La quasi contemporanea nascita del Museo Nazionale Romano ingloba Villa Giulia in un progetto più ampio che prevede un’ulteriore sede, i grandi ambienti delle Terme di Diocleziano, ed una suddivisione dei reperti in base al loro luogo di provenienza: quelli extraurbani continuano ad affluire a Villa Giulia e quelli urbani vengono inviati alle Terme di Diocleziano.

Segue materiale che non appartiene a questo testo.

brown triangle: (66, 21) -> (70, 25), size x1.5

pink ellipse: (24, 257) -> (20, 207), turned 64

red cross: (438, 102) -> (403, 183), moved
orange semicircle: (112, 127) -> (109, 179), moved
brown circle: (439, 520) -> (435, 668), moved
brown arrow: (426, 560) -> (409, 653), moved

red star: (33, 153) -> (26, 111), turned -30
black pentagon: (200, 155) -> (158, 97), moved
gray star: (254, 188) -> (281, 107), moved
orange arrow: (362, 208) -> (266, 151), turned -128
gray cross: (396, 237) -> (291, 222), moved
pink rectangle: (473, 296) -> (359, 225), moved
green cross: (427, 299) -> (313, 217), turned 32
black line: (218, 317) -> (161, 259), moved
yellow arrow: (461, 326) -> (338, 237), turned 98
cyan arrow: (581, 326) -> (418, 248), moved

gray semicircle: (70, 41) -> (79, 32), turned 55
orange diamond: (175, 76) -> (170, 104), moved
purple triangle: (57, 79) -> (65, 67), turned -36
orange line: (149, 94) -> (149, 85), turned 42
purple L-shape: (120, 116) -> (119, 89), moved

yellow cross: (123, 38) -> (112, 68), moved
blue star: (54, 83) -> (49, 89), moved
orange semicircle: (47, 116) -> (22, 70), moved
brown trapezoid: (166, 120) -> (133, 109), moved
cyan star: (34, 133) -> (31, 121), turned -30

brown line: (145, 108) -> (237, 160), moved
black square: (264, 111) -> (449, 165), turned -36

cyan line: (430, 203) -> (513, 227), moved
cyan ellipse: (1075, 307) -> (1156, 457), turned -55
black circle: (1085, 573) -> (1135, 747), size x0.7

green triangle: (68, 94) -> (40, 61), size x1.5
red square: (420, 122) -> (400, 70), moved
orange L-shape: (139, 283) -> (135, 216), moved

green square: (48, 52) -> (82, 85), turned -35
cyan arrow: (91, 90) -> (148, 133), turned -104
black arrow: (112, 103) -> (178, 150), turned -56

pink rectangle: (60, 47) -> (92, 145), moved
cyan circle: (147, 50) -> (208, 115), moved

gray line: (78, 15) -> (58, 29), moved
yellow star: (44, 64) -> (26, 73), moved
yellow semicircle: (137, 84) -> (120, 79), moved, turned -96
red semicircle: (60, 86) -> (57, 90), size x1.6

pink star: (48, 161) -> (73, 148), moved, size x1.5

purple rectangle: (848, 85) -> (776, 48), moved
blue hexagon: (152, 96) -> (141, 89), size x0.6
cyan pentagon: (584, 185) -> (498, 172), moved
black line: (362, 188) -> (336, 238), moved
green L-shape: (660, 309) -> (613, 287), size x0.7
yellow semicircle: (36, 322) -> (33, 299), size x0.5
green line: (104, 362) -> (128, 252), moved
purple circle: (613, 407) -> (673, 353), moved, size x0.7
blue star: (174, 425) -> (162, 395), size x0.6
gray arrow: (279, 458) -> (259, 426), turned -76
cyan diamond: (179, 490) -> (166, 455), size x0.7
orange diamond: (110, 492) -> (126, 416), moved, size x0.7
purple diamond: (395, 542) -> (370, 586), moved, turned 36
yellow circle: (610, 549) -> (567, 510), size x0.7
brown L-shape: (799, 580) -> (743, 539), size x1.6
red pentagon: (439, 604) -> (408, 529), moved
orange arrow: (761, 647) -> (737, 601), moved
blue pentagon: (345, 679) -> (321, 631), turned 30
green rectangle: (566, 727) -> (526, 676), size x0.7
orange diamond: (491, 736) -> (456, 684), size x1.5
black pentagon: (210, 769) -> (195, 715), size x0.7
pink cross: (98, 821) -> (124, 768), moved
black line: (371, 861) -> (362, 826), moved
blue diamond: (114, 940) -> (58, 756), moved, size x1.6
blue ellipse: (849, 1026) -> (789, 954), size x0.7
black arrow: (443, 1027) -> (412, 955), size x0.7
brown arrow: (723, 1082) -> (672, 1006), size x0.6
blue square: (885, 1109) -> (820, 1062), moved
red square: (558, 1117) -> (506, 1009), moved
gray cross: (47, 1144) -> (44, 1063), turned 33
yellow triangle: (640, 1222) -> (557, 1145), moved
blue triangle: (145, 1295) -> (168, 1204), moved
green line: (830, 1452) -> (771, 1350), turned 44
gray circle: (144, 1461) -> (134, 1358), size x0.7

Siamo così al 1899, anno in cui nasce ufficialmente il Museo dedicato alle civiltà sorte nel Lazio e nelle regioni vicine, prima della conquista romana.
Gli imponenti scavi della seconda metà del Novecento condotti nel Lazio, in Toscana e nell’Umbria, hanno prodotto una notevole quantità di reperti afferenti alla civiltà etrusca, caratterizzando in tal senso le collezioni del Museo di Villa Giulia e la sua denominazione definitiva.
In questo spazio dedicato all’archeologo e politico abruzzese (ricoprì la carica di deputato per 5 legislature) si dà un cenno dell’uomo Felice Barnabei, “gocce di memorie” per l’appunto, che si possono rintracciare nei tratti dei suoi disegni eseguiti durante le esercitazioni di anatomia, ritrovati nel 2018 nella soffitta di Palazzo Fuschi a Castelli e restaurati da Barbara Costantini.
Memorie che si fanno intime in alcune foto di famiglia esposte, assieme ad una scelta di reperti archeologici e riproduzioni moderne che gli sono appartenuti e che adesso fanno parte, insieme al suo intero vissuto, del patrimonio culturale a disposizione di tutti noi.
Un grazie a Maria Paola Guidobaldi che ha curato l’esposizione, a Miriam Lamonaca e Irene Cristofani che hanno restaurato i reperti archeologici e agli eredi di Felice Barnabei per averci donato un pezzo importante della loro storia.